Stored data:
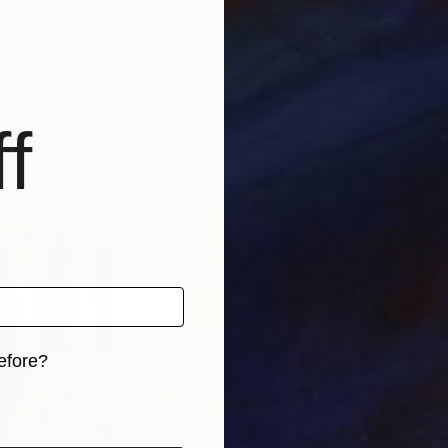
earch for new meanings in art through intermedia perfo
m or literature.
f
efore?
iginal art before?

---

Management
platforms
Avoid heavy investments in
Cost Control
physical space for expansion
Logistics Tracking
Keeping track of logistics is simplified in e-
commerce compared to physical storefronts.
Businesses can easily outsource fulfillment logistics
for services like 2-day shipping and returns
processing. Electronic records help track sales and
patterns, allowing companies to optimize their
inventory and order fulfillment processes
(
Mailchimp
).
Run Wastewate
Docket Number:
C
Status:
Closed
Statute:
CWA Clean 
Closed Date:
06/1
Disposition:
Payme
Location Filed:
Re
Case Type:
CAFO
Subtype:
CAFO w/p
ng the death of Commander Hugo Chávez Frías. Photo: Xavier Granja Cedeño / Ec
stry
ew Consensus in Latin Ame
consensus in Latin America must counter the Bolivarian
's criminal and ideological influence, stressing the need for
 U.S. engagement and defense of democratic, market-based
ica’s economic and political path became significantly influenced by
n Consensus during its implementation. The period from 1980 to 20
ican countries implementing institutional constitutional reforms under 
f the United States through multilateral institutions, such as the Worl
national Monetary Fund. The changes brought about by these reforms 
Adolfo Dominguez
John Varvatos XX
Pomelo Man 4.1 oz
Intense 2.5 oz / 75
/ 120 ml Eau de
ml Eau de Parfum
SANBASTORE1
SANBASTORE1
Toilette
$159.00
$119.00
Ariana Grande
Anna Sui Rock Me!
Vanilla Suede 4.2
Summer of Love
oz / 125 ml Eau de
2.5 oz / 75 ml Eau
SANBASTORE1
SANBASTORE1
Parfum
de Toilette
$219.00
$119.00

--

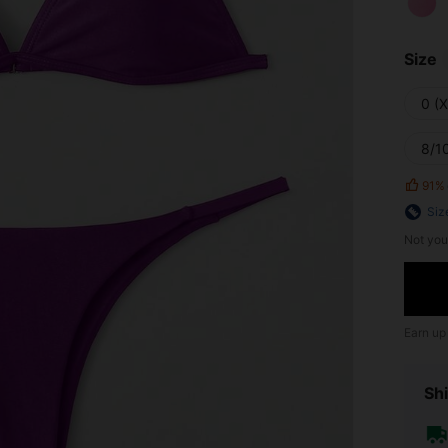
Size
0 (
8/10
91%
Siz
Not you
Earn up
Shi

Exercise goal: Copy the entries above exactly, but only from the line holding "earch for new" through the line holding "iginal art before?", both included.

The answer:
earch for new meanings in art through intermedia perfo
m or literature.
f
efore?
iginal art before?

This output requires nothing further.